▶ [TASK OBJECTIVE]: What you return must match the records exactly, except that the pictures are gone.

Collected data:
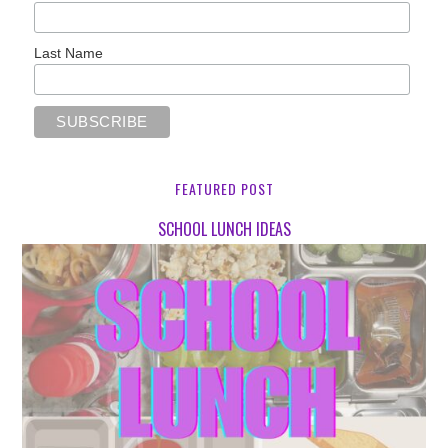
Last Name
FEATURED POST
SCHOOL LUNCH IDEAS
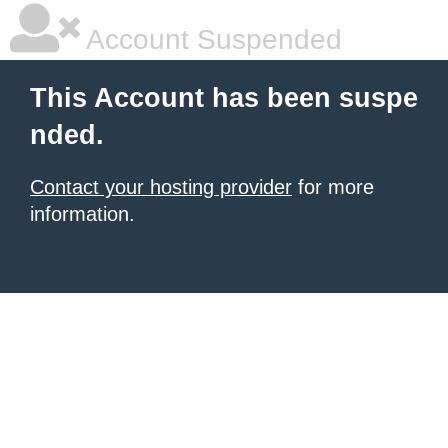
Account Suspended
This Account has been suspe
nded.
Contact your hosting provider
for more
information.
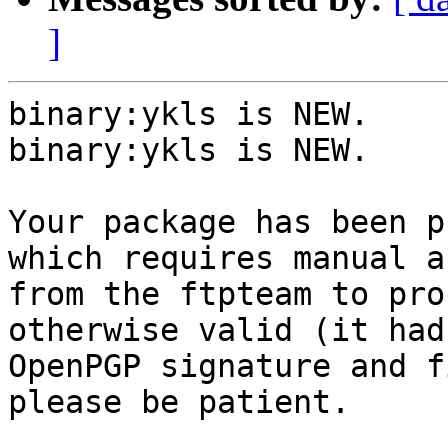
]
binary:ykls is NEW.

binary:ykls is NEW.

Your package has been p
which requires manual a
from the ftpteam to pro
otherwise valid (it had
OpenPGP signature and f
please be patient.
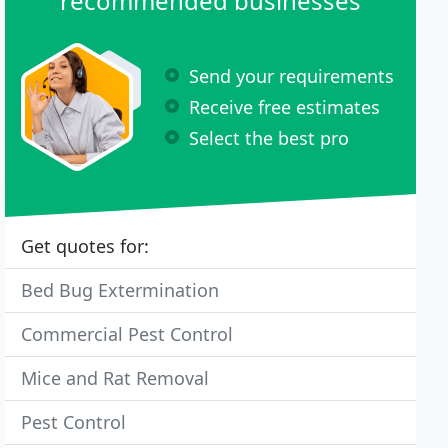
recommended businesses
Send your requirements
Receive free estimates
Select the best pro
Get quotes for:
Bed Bug Extermination
Commercial Pest Control
Mice and Rat Removal
Pest Control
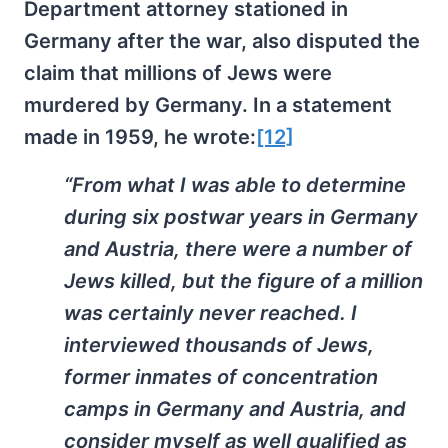
Department attorney stationed in
Germany after the war, also disputed the
claim that millions of Jews were
murdered by Germany. In a statement
made in 1959, he wrote:
[12]
“From what I was able to determine
during six postwar years in Germany
and Austria, there were a number of
Jews killed, but the figure of a million
was certainly never reached. I
interviewed thousands of Jews,
former inmates of concentration
camps in Germany and Austria, and
consider myself as well qualified as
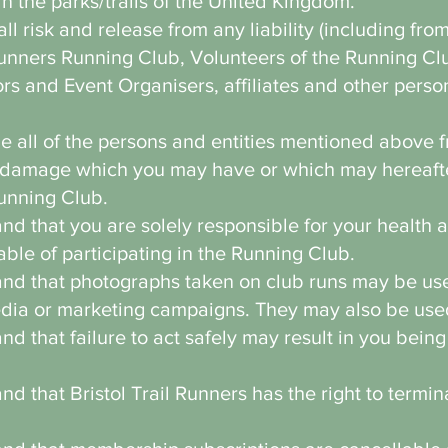
in the parks/trails of the United Kingdom.
 risk and release from any liability (including fro
Runners Running Club, Volunteers of the Running Clu
rs and Event Organisers, affiliates and other perso
 all of the persons and entities mentioned above f
y damage which you may have or which may hereafte
Running Club.
d that you are solely responsible for your health 
able of participating in the Running Club.
d that photographs taken on club runs may be used
edia or marketing campaigns. They may also be use
 that failure to act safely may result in you being
d that Bristol Trail Runners has the right to termi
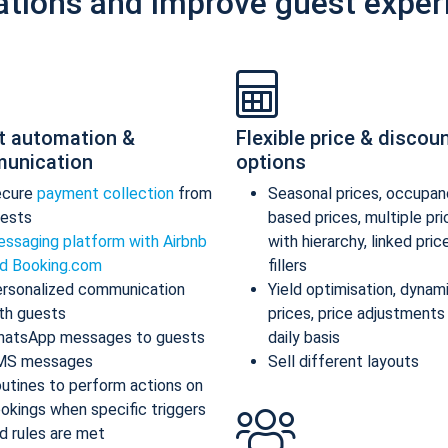
ations and improve guest exper
t automation &
Flexible price & discou
unication
options
ecure
payment collection
from
Seasonal prices, occupan
ests
based prices, multiple pr
ssaging platform with Airbnb
with hierarchy, linked pric
d Booking.com
fillers
rsonalized communication
Yield optimisation, dynam
th guests
prices, price adjustments
atsApp messages to guests
daily basis
MS messages
Sell different layouts
utines to perform actions on
okings when specific triggers
d rules are met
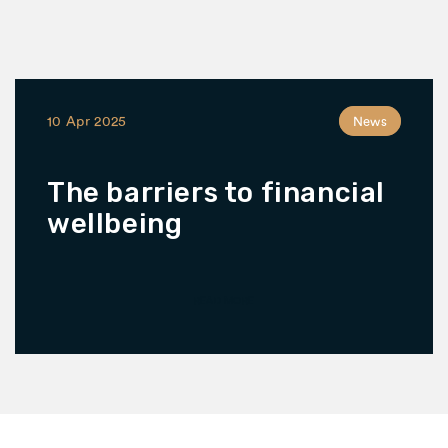
10 Apr 2025
News
The barriers to financial
wellbeing
READ MORE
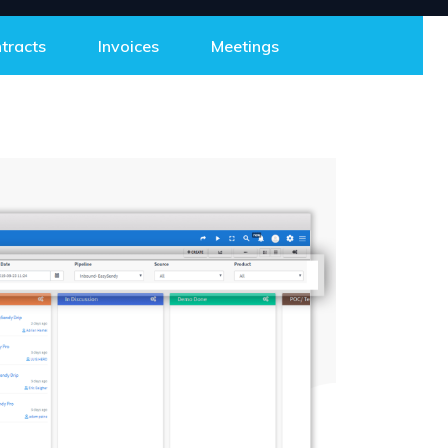
tracts
Invoices
Meetings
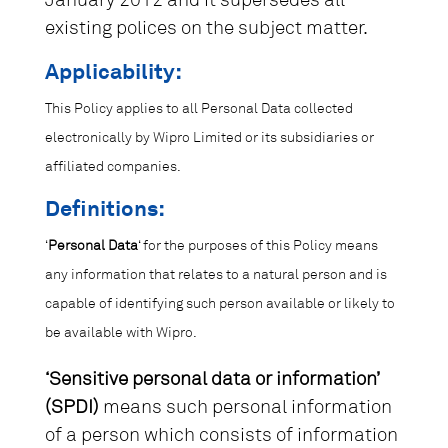
January 2012 and it supersedes all
existing polices on the subject matter.
Applicability:
This Policy applies to all Personal Data collected
electronically by Wipro Limited or its subsidiaries or
affiliated companies.
Definitions:
‘
Personal Data
‘ for the purposes of this Policy means
any information that relates to a natural person and is
capable of identifying such person available or likely to
be available with Wipro.
‘Sensitive personal data or information’
(SPDI)
means such personal information
of a person which consists of information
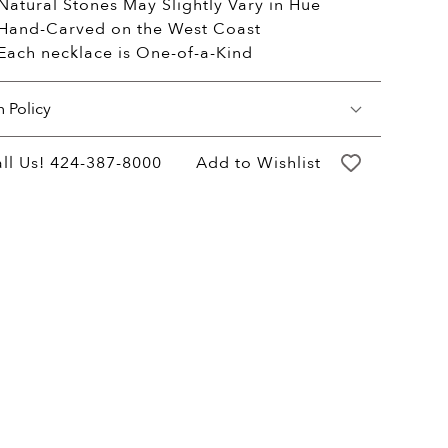
Natural Stones May Slightly Vary in Hue
Hand-Carved on the West Coast
Each necklace is One-of-a-Kind
n Policy
may return your purchase within 60 days of
ll Us!
424-387-8000
Add to Wishlist
ery for a full hassle free refund. We'll pay
return shipping costs.
refund will be credited to the original
ent method.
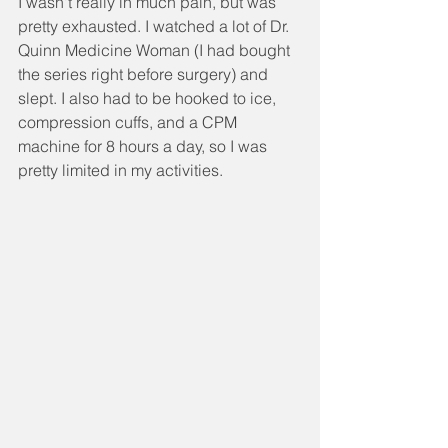
I wasn't really in much pain, but was 
pretty exhausted. I watched a lot of Dr. 
Quinn Medicine Woman (I had bought 
the series right before surgery) and 
slept. I also had to be hooked to ice, 
compression cuffs, and a CPM 
machine for 8 hours a day, so I was 
pretty limited in my activities.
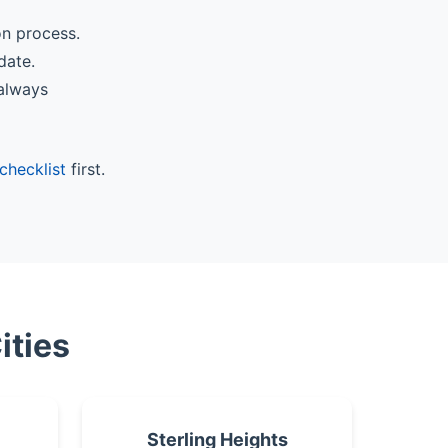
on process.
date.
 always
checklist
first.
ities
Sterling Heights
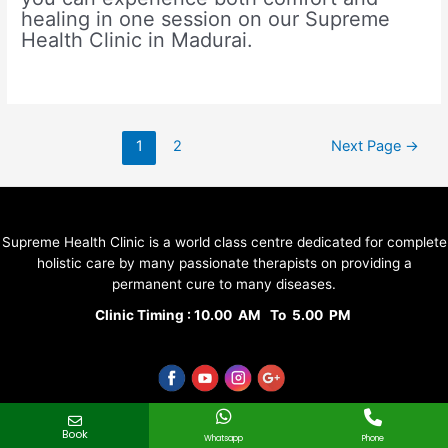
healing in one session on our Supreme
Health Clinic in Madurai.
Posts
1
2
Next Page
→
pagination
Supreme Health Clinic is a world class centre dedicated for complete
holistic care by many passionate therapists on providing a
permanent cure to many diseases.
Clinic Timing : 10.00 AM To 5.00 PM
Quick Links
Book
Whatsapp
Phone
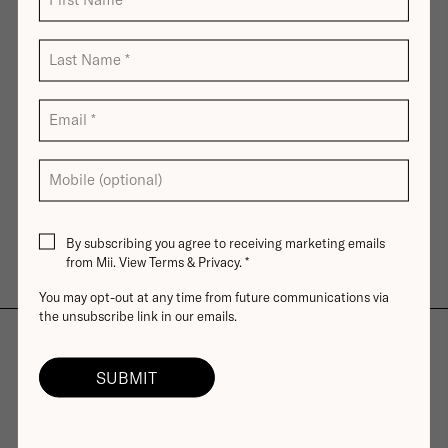
Last Name
*
Email
*
Mobile (optional)
By subscribing you agree to receiving marketing emails
from Mii. View
Terms
&
Privacy
.
*
You may opt-out at any time from future communications via
the unsubscribe link in our emails.
Free Delivery
Skin-Loving Ingredients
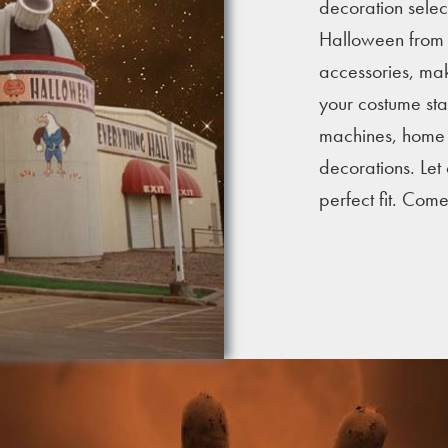
decoration selec
Halloween from c
accessories, mak
your costume stan
machines, home i
decorations. Let
perfect fit. Com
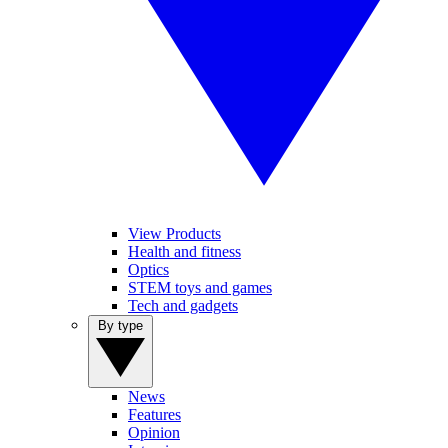
View Products
Health and fitness
Optics
STEM toys and games
Tech and gadgets
By type
News
Features
Opinion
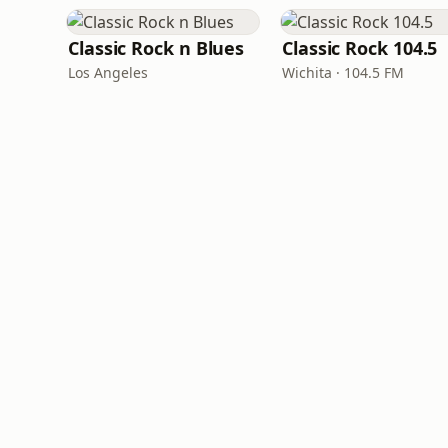
Classic Rock n Blues
Classic Rock 104.5
Los Angeles
Wichita · 104.5 FM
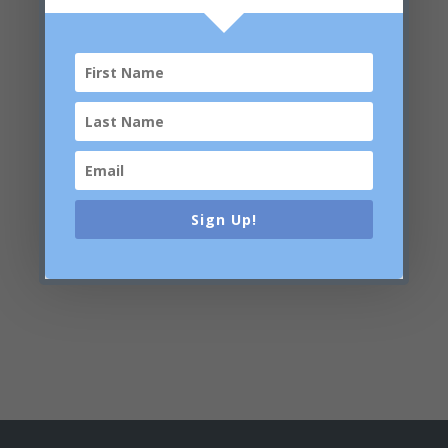
Tetrasodium Glutamate Diacetate, Sodium
Hydroxide, Phytic Acid, Citric Acid, PEG-40
Hydrogenated Castor Oil, C12-13 Pareth-3,
Xanthan Gum, Sclerotium Gum, Polyacrylate
Crosspolymer-6, Ascorbyl Methylsilanol Pectinate,
Glyceryl Caprylate, p-Anisic Acid, Benzyl Glycol,
Methylpropanediol, Sodium Benzoate, Potassium
Sorbate, Limonene
Skin Expert is dedicated to maintaining the accuracy of
the ingredient lists on this website. However, because
Sign Up!
ingredients are subject to change, we cannot guarantee
that these lists are complete, up-to-date and/or error-
free. For an accurate listing of ingredients in each
product, please refer to your product packaging.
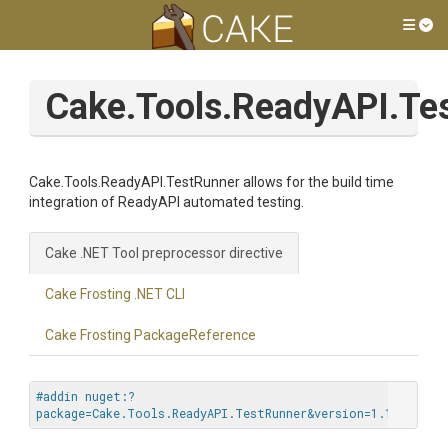
Tog
Cake.Tools.ReadyAPI.Te
Cake.Tools.ReadyAPI.TestRunner allows for the build time
integration of ReadyAPI automated testing.
Cake .NET Tool preprocessor directive
Cake Frosting .NET CLI
Cake Frosting PackageReference
#addin nuget:?
package=Cake.Tools.ReadyAPI.TestRunner&version=1.1.0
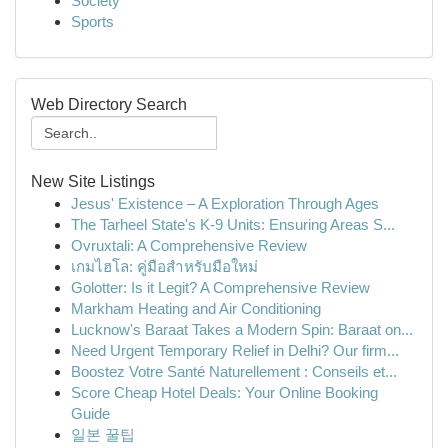
Society
Sports
Web Directory Search
New Site Listings
Jesus' Existence – A Exploration Through Ages
The Tarheel State's K-9 Units: Ensuring Areas S...
Ovruxtali: A Comprehensive Review
เกมไฮโล: คู่มือสำหรับมือใหม่
Golotter: Is it Legit? A Comprehensive Review
Markham Heating and Air Conditioning
Lucknow's Baraat Takes a Modern Spin: Baraat on...
Need Urgent Temporary Relief in Delhi? Our firm...
Boostez Votre Santé Naturellement : Conseils et...
Score Cheap Hotel Deals: Your Online Booking
Guide
일본 꿀팁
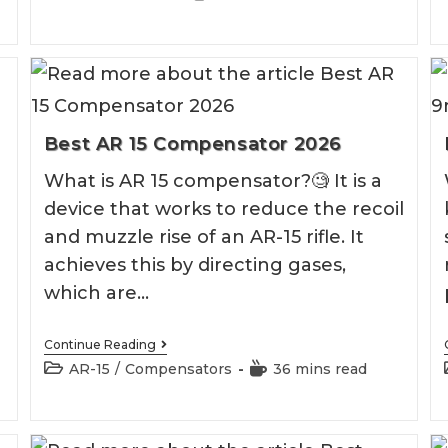
Muzzle
category:
time:
Brake
2026
Best AR 15 Compensator 2026
What is AR 15 compensator?🧐 It is a
l
device that works to reduce the recoil
and muzzle rise of an AR-15 rifle. It
achieves this by directing gases,
which are…
Best
Continue Reading
AR
Post
Reading
AR-15
/
Compensators
36 mins read
15
category:
time:
Compensator
2026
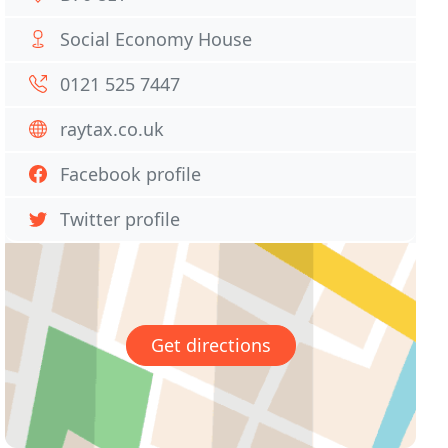
Social Economy House
0121 525 7447
raytax.co.uk
Facebook profile
Twitter profile
Get directions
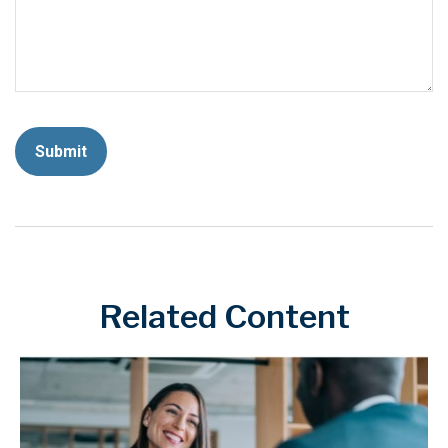
Related Content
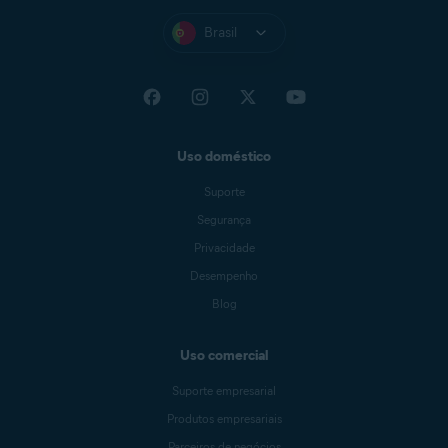
Brasil
Uso doméstico
Suporte
Segurança
Privacidade
Desempenho
Blog
Uso comercial
Suporte empresarial
Produtos empresariais
Parceiros de negócios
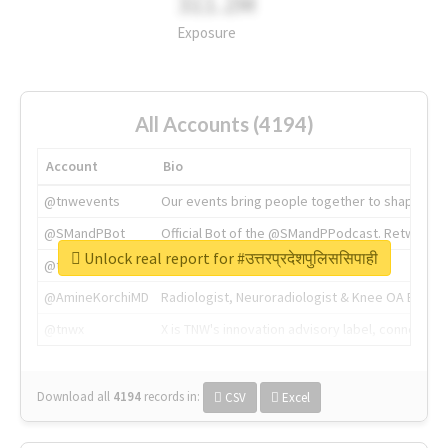
311.2M
Exposure
All Accounts (4194)
Account
Bio
@tnwevents
Our events bring people together to shape the 
@SMandPBot
Official Bot of the @SMandPPodcast. Retweeting 
Unlock real report for #उत्तरप्रदेशपुलिससिपाही
@thenextweb
The heart of tech.
@AmineKorchiMD
Radiologist, Neuroradiologist & Knee OA Emboliz
@tnwx
X is TNW's innovation advisory label, connecti
Download all
4194
records
in:
CSV
Excel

▶ [RESPONSE TO THIS EXERCISE]:
Last Name
FEATURED POST
SCHOOL LUNCH IDEAS
Account Suspended
This Account has been suspe
nded.
Contact your hosting provider
for more
information.
]
binary:ykls is NEW.

binary:ykls is NEW.

Your package has been p
which requires manual a
from the ftpteam to pro
otherwise valid (it had
OpenPGP signature and f
please be patient.
recommended businesses
Send your requirements
Receive free estimates
Select the best pro
Get quotes for:
Bed Bug Extermination
Commercial Pest Control
Mice and Rat Removal
Pest Control
Department attorney stationed in
Germany after the war, also disputed the
claim that millions of Jews were
murdered by Germany. In a statement
made in 1959, he wrote:
[12]
“From what I was able to determine
during six postwar years in Germany
and Austria, there were a number of
Jews killed, but the figure of a million
was certainly never reached. I
interviewed thousands of Jews,
former inmates of concentration
camps in Germany and Austria, and
consider myself as well qualified as
in the parks/trails of the United Kingdom.
 risk and release from any liability (including fro
Runners Running Club, Volunteers of the Running Clu
rs and Event Organisers, affiliates and other perso
 all of the persons and entities mentioned above f
y damage which you may have or which may hereafte
Running Club.
d that you are solely responsible for your health 
able of participating in the Running Club.
d that photographs taken on club runs may be used
edia or marketing campaigns. They may also be use
 that failure to act safely may result in you being
d that Bristol Trail Runners has the right to termi
ations and improve guest exper
t automation &
Flexible price & discou
unication
options
ecure
payment collection
from
Seasonal prices, occupan
ests
based prices, multiple pr
ssaging platform with Airbnb
with hierarchy, linked pric
d Booking.com
fillers
rsonalized communication
Yield optimisation, dynam
th guests
prices, price adjustments
atsApp messages to guests
daily basis
MS messages
Sell different layouts
utines to perform actions on
okings when specific triggers
d rules are met
10 Apr 2025
News
The barriers to financial
wellbeing
READ MORE
tracts
Invoices
Meetings
January 2012 and it supersedes all
existing polices on the subject matter.
Applicability:
This Policy applies to all Personal Data collected
electronically by Wipro Limited or its subsidiaries or
affiliated companies.
Definitions:
‘
Personal Data
‘ for the purposes of this Policy means
any information that relates to a natural person and is
capable of identifying such person available or likely to
be available with Wipro.
‘Sensitive personal data or information’
(SPDI)
means such personal information
of a person which consists of information
Natural Stones May Slightly Vary in Hue
Hand-Carved on the West Coast
Each necklace is One-of-a-Kind
n Policy
may return your purchase within 60 days of
ll Us!
424-387-8000
Add to Wishlist
ery for a full hassle free refund. We'll pay
return shipping costs.
refund will be credited to the original
ent method.
I wasn't really in much pain, but was 
pretty exhausted. I watched a lot of Dr. 
Quinn Medicine Woman (I had bought 
the series right before surgery) and 
slept. I also had to be hooked to ice, 
compression cuffs, and a CPM 
machine for 8 hours a day, so I was 
pretty limited in my activities.
on process.
date.
 always
checklist
first.
ities
Sterling Heights
healing in one session on our Supreme
Health Clinic in Madurai.
Posts
1
2
Next Page
→
pagination
Supreme Health Clinic is a world class centre dedicated for complete
holistic care by many passionate therapists on providing a
permanent cure to many diseases.
Clinic Timing : 10.00 AM To 5.00 PM
Quick Links
Book
Whatsapp
Phone
Last Name
*
Email
*
Mobile (optional)
By subscribing you agree to receiving marketing emails
from Mii. View
Terms
&
Privacy
.
*
You may opt-out at any time from future communications via
the unsubscribe link in our emails.
Free Delivery
Skin-Loving Ingredients
decoration selec
Halloween from c
accessories, mak
your costume stan
machines, home i
decorations. Let
perfect fit. Com
View Products
Health and fitness
Optics
STEM toys and games
Tech and gadgets
By type
News
Features
Opinion
Classic Rock n Blues
Classic Rock 104.5
Los Angeles
Wichita · 104.5 FM
Tetrasodium Glutamate Diacetate, Sodium
Hydroxide, Phytic Acid, Citric Acid, PEG-40
Hydrogenated Castor Oil, C12-13 Pareth-3,
Xanthan Gum, Sclerotium Gum, Polyacrylate
Crosspolymer-6, Ascorbyl Methylsilanol Pectinate,
Glyceryl Caprylate, p-Anisic Acid, Benzyl Glycol,
Methylpropanediol, Sodium Benzoate, Potassium
Sorbate, Limonene
Skin Expert is dedicated to maintaining the accuracy of
the ingredient lists on this website. However, because
Sign Up!
ingredients are subject to change, we cannot guarantee
that these lists are complete, up-to-date and/or error-
free. For an accurate listing of ingredients in each
product, please refer to your product packaging.
Tog
Cake.Tools.ReadyAPI.Te
Cake.Tools.ReadyAPI.TestRunner allows for the build time
integration of ReadyAPI automated testing.
Cake .NET Tool preprocessor directive
Cake Frosting .NET CLI
Cake Frosting PackageReference
#addin nuget:?
package=Cake.Tools.ReadyAPI.TestRunner&version=1.1.0
Society
Sports
Web Directory Search
New Site Listings
Jesus' Existence – A Exploration Through Ages
The Tarheel State's K-9 Units: Ensuring Areas S...
Ovruxtali: A Comprehensive Review
เกมไฮโล: คู่มือสำหรับมือใหม่
Golotter: Is it Legit? A Comprehensive Review
Markham Heating and Air Conditioning
Lucknow's Baraat Takes a Modern Spin: Baraat on...
Need Urgent Temporary Relief in Delhi? Our firm...
Boostez Votre Santé Naturellement : Conseils et...
Score Cheap Hotel Deals: Your Online Booking
Guide
일본 꿀팁
Muzzle
category:
time:
Brake
2026
Best AR 15 Compensator 2026
What is AR 15 compensator?🧐 It is a
l
device that works to reduce the recoil
and muzzle rise of an AR-15 rifle. It
achieves this by directing gases,
which are…
Best
Continue Reading
AR
Post
Reading
AR-15
/
Compensators
36 mins read
15
category:
time:
Compensator
2026
Social Economy House
0121 525 7447
raytax.co.uk
Facebook profile
Twitter profile
Get directions
Related Content
Brasil
Uso doméstico
Suporte
Segurança
Privacidade
Desempenho
Blog
Uso comercial
Suporte empresarial
Produtos empresariais
Parceiros de negócios
311.2M
Exposure
All Accounts (4194)
Account
Bio
@tnwevents
Our events bring people together to shape the 
@SMandPBot
Official Bot of the @SMandPPodcast. Retweeting 
Unlock real report for #उत्तरप्रदेशपुलिससिपाही
@thenextweb
The heart of tech.
@AmineKorchiMD
Radiologist, Neuroradiologist & Knee OA Emboliz
@tnwx
X is TNW's innovation advisory label, connecti
Download all
4194
records
in:
CSV
Excel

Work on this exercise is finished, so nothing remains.